**Task input:**
=== Section Start ===
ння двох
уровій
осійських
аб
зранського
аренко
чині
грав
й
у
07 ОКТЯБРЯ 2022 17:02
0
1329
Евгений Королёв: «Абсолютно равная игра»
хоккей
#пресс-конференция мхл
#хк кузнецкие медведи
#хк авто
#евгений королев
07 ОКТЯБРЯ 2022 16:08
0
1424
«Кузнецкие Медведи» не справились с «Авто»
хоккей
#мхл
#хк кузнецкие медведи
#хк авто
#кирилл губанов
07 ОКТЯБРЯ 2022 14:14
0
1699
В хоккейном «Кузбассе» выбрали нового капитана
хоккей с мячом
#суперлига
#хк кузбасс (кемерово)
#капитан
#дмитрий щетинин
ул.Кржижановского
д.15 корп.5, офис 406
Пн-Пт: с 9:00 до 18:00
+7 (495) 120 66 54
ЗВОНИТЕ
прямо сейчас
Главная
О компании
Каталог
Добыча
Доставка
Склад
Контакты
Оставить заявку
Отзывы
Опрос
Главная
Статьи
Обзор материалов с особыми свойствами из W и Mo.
=== Section End ===
=== Section Start ===
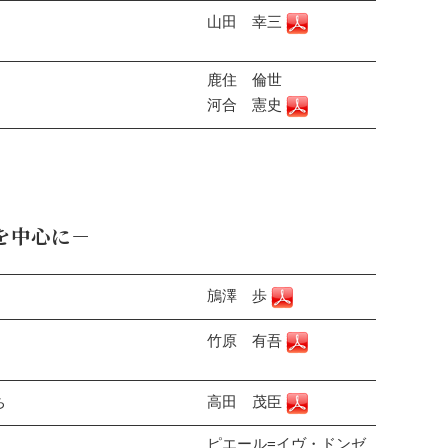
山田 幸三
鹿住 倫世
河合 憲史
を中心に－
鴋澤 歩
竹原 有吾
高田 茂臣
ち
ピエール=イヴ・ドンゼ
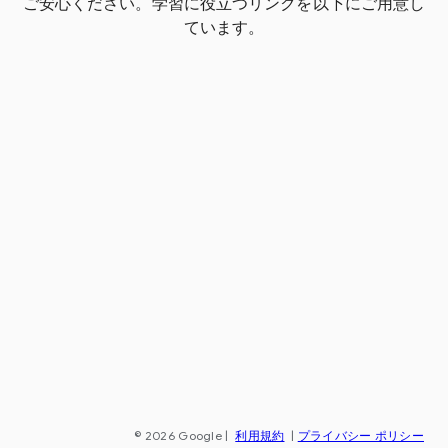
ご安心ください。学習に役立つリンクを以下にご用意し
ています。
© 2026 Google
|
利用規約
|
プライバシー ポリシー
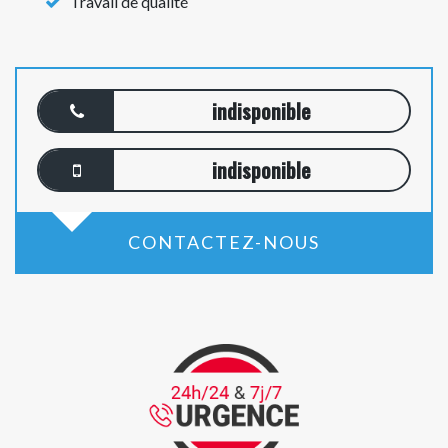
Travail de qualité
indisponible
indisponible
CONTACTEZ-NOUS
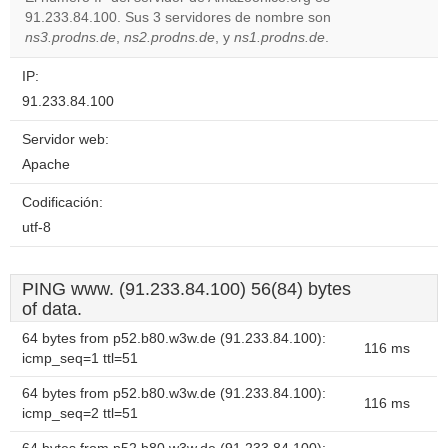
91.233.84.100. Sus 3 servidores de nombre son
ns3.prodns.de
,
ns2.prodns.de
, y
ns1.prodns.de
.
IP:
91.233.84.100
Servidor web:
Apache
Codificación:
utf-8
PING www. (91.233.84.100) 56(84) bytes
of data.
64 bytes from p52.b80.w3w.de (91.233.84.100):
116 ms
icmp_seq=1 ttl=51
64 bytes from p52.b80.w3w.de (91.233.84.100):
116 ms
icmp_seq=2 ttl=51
=== Section End ===
**Work task:** Please state how many lines of the entries above include the string "ОКТЯБРЯ", giving the number and nothing more.

**Result below:** 3